HR has been under fire in the media throughout recent years and has become a bit of a muddled term associated with an ‘old style’ of doing business. Encompassing all of the administrative parts of business from payroll to hiring, from staff retention to company culture, the job description of someone in HR is ever evolving as the priorities of businesses change.  

For startups in particular, who tend to focus heavily on company culture as a key incentive for new hires, an HR representative could be very important. Relying so heavily on company culture can be detrimental if an employee were to come along and not fit neatly into it. If an employee has an issue and is unable to turn to HR to solve it then this is when they could potentially turn to social media with their quarrels and have the ability to ruin a company’s reputation. It is in situations like this that having a dedicated HR representative is beneficial to help manage colleague disputes and ensure that company culture remains a selling point and not a social media scandal.  

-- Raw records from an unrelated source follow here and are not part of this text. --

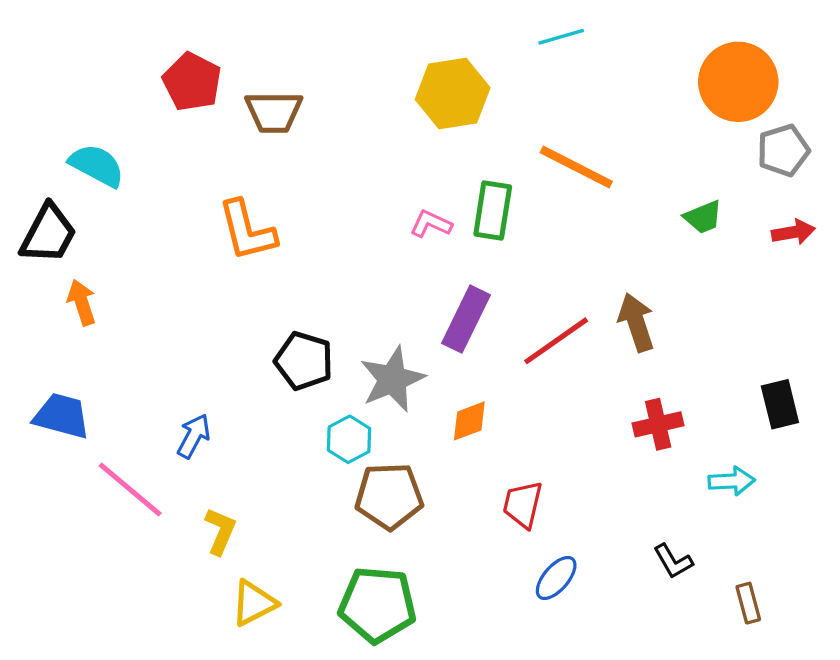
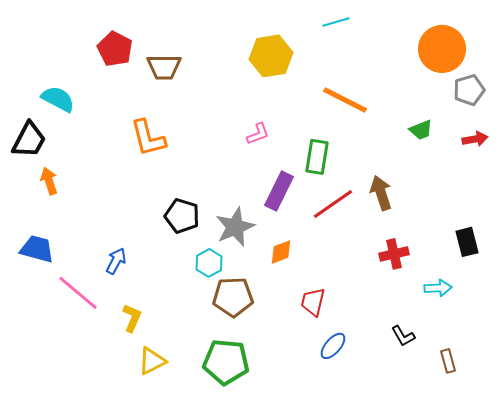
green rectangle: (493, 210) -> (317, 157), moved
pink L-shape: (431, 224) -> (258, 134), turned 135

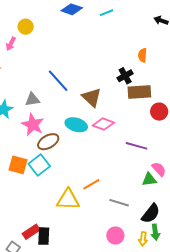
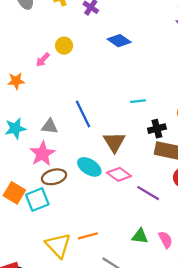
cyan line: (106, 13) -> (138, 101), moved
purple line: (137, 146) -> (148, 193), moved
green triangle: (149, 179) -> (140, 236), moved
yellow triangle: (68, 200) -> (58, 245), turned 30

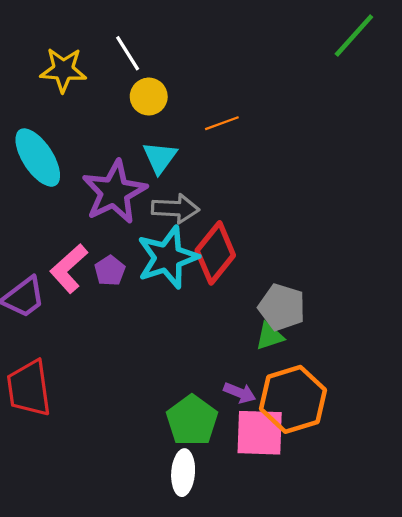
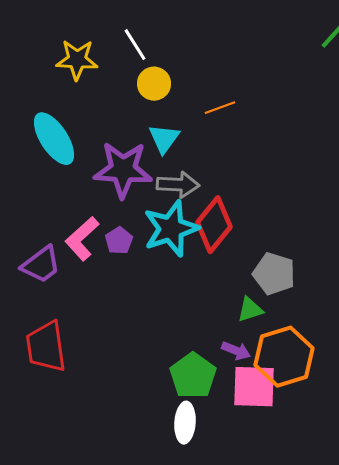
purple star: (114, 192) -> (123, 170), turned 30
green triangle: (270, 336) -> (250, 310), moved

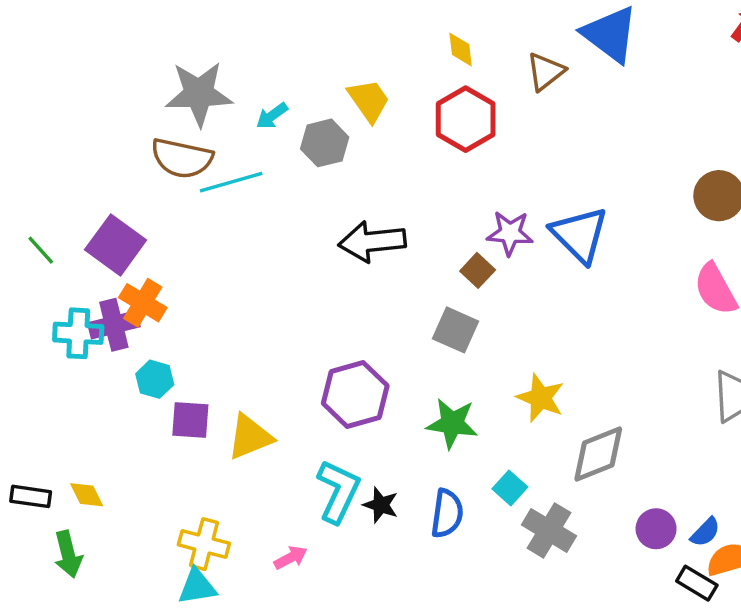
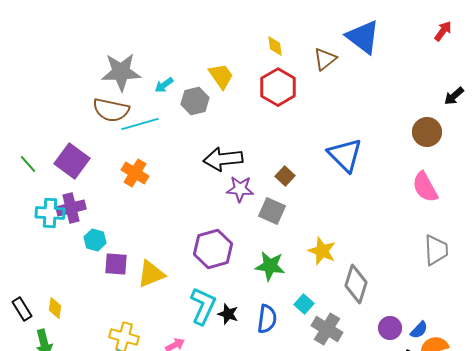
purple star: (510, 233) -> (240, 189), moved
orange cross: (143, 303) -> (135, 173), moved
gray diamond: (598, 454) -> (356, 284), turned -51
yellow diamond: (87, 495) -> (55, 308), turned 35
black rectangle: (31, 496) -> (22, 309), turned 50

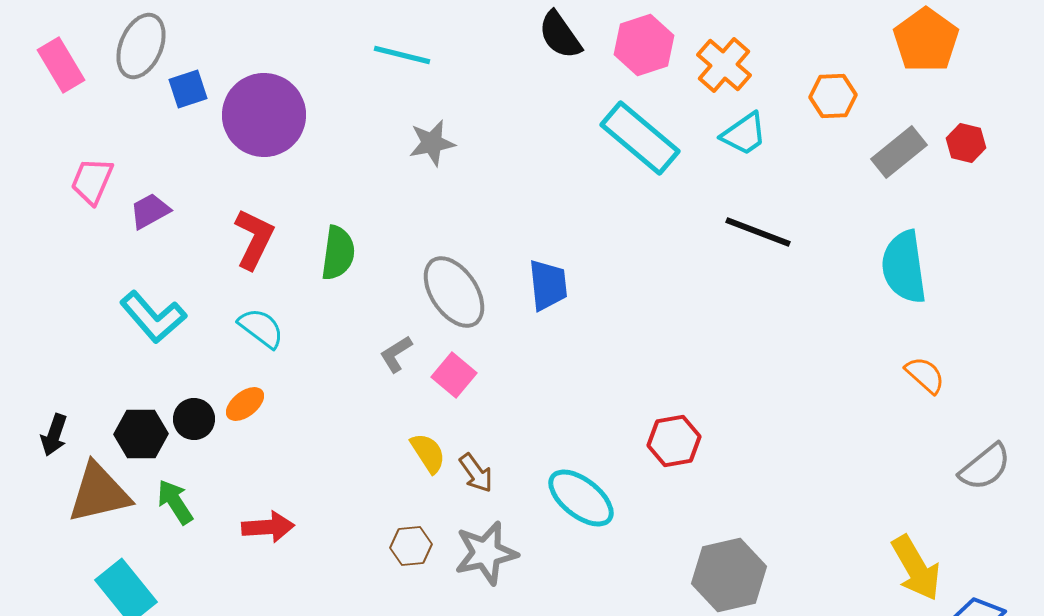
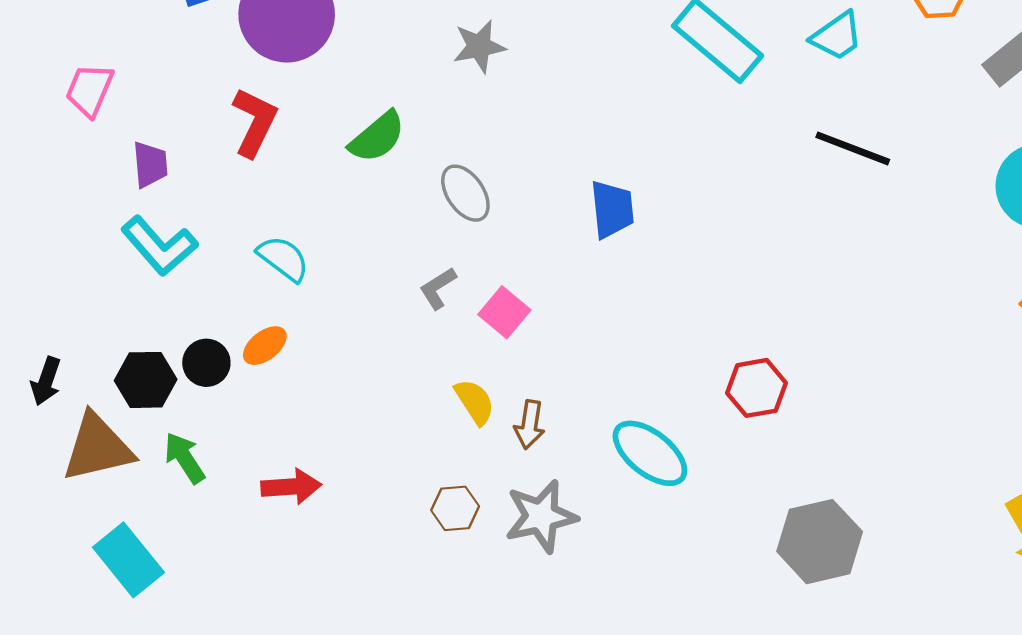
purple trapezoid: (150, 211) -> (150, 164), moved, turned 114
red L-shape: (254, 239) -> (255, 122), moved
green semicircle: (338, 253) -> (377, 137), moved, turned 42
gray ellipse: (454, 292) -> (465, 193), moved, size x0.7
brown arrow: (476, 473) -> (530, 425), turned 45

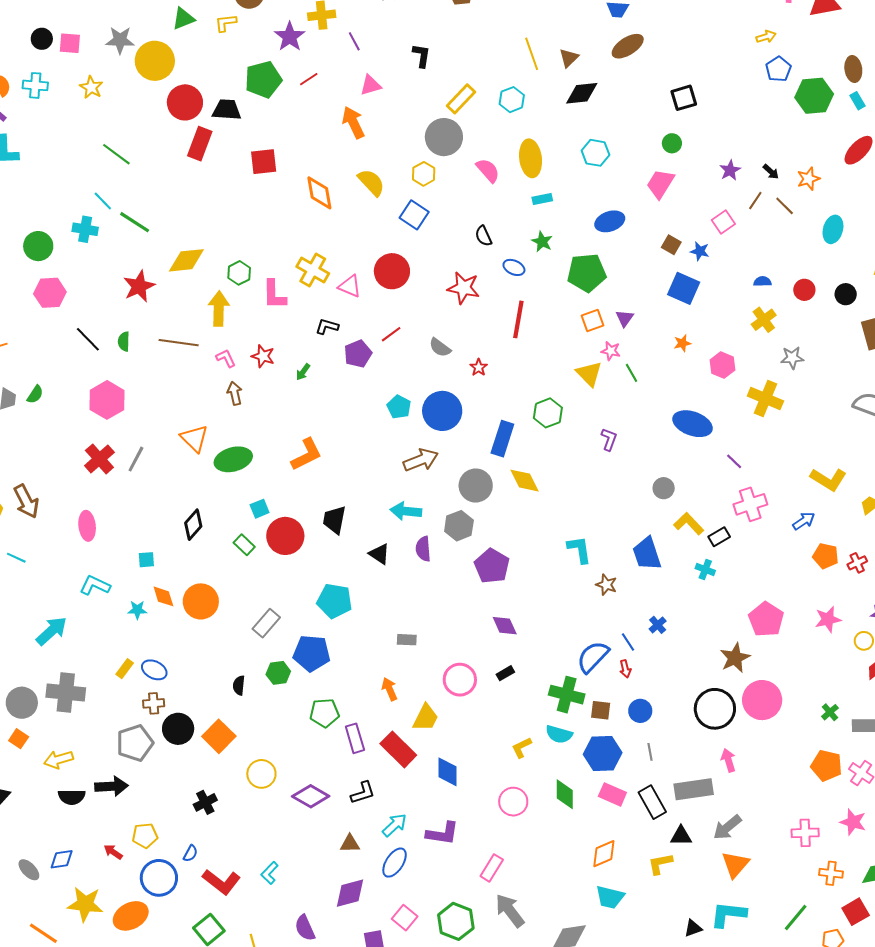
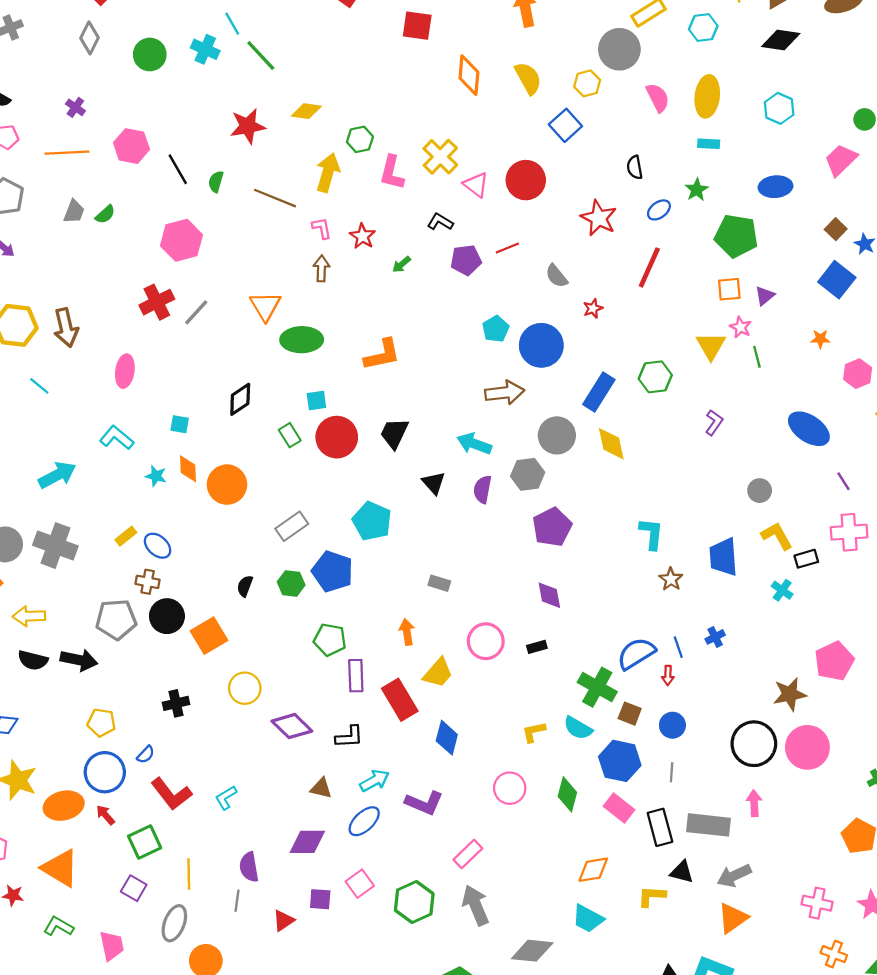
yellow diamond: (186, 260) -> (306, 111), size x0.7
blue ellipse: (514, 267) -> (659, 210), turned -75
pink hexagon: (50, 293) -> (131, 146), moved
red arrow: (113, 852) -> (105, 815), moved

Another potential benefit of having a dedicated and experienced HR individual in your small business is their capability to improve your hiring processes and ensure you are taking on the right people without any bias. Conducting effective interviews and hiring the right people early on in the life of a business is critical to success and therefore you could argue that hiring someone experienced in HR and the hiring process should come first before hiring anyone else.

But how small is too small to need someone dedicated to HR? And do you really need to make them your first real hire? If you have the budget to do so an early HR hire will never be detrimental to your business but if you’re very small, need to prioritize resources elsewhere or will be slow to grow then it may be worth considering an alternative approach such as HR outsourcing companies or HR software which will help you to fill in the gaps until you can build a department of your own. 

So the answer to the question as to whether startups and their employees need access to HR seems obvious – yes they do, whether this is done internally or through the use of an external agency or software is simply dependent on the size and budget of the business. Ones things for sure, if you prioritize revenue over people you will soon have neither, so despite what you have read about HR being a thing of the past the ideology behind it is as important as ever and should not be overlooked.